**Source data**
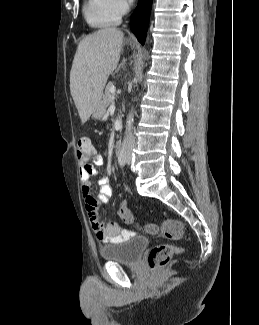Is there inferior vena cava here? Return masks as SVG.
I'll return each mask as SVG.
<instances>
[{
    "instance_id": "inferior-vena-cava-1",
    "label": "inferior vena cava",
    "mask_w": 259,
    "mask_h": 325,
    "mask_svg": "<svg viewBox=\"0 0 259 325\" xmlns=\"http://www.w3.org/2000/svg\"><path fill=\"white\" fill-rule=\"evenodd\" d=\"M129 2L131 3L132 0H129ZM134 145H135V138L132 133H129L127 137V148H132L134 147Z\"/></svg>"
}]
</instances>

**Your task**
Only the text of the listing above is copied, exactly as written; its pictures are dropped.

**Answer to this exercise**
Is there inferior vena cava here? Return masks as SVG.
I'll return each mask as SVG.
<instances>
[{
    "instance_id": "inferior-vena-cava-1",
    "label": "inferior vena cava",
    "mask_w": 259,
    "mask_h": 325,
    "mask_svg": "<svg viewBox=\"0 0 259 325\" xmlns=\"http://www.w3.org/2000/svg\"><path fill=\"white\" fill-rule=\"evenodd\" d=\"M129 2L131 3L132 0H129ZM134 145H135V138L132 133H129L127 137V148H132L134 147Z\"/></svg>"
}]
</instances>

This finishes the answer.